JURNALTIMUR,-  Ketua Dewan Pers Yosep Adi Prasetyo mengatakan saat ini banyak sekali media asal-asalan yang memeras narasumber dan institusi pemerintah. Untuk menekan tumbuhnya media tak professional atau “abal-abal”, Dewan Pers akan menandai setiap media yang lolos verifikasi.

Yosep Adi Prasetyo
“Media yang lolos verifikasi akan memiliki logo semacam sertifikasi sehingga setiap narasumber tahu sedang berurusan dengan media apa,” kata  Stanley sapaan Yosep Adi Prasetyo dalam diskusi “Sertifikasi Kompetensi Wartawan”, di Gedung Dewan Pers, Jakarta,  Kamis (1/9/2016).  

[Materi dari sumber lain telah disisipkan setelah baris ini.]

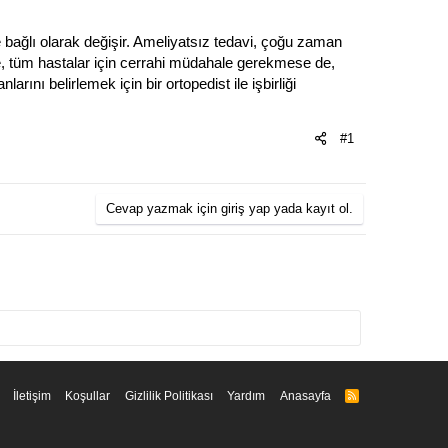
e bağlı olarak değişir. Ameliyatsız tedavi, çoğu zaman
likte, tüm hastalar için cerrahi müdahale gerekmese de,
arını belirlemek için bir ortopedist ile işbirliği
#1
Cevap yazmak için giriş yap yada kayıt ol.
İletişim
Koşullar
Gizlilik Politikası
Yardım
Anasayfa
R
S
S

Menurut Stensly, narasumber boleh menolak diwawancarai atau menolak membuka informasi jika media yang mewawancarai tak memiliki kompetensi jurnalistik.

Dikatakan Stanley,  dari sekitar 43.000 media online di Indonesia, hanya 211 yang lolos verifikasi atau bersertifikat. Dari 2.000 media cetak, hanya 460-an yang lolos verifikasi Dewan Pers.

“Penandaan yang diberlakukan pada media online dan cetak akan mulai diterapkan pada Februari 2017 dalam puncak acara peringatan Hari Pers Nasional di Ambon-Maluku. Dengan begitu, kata Stenly, para pejabat di daerah yang akan menjadi narasumber juga bisa membedakan wartawan yang benar atau abal-abal,” kata Stenly.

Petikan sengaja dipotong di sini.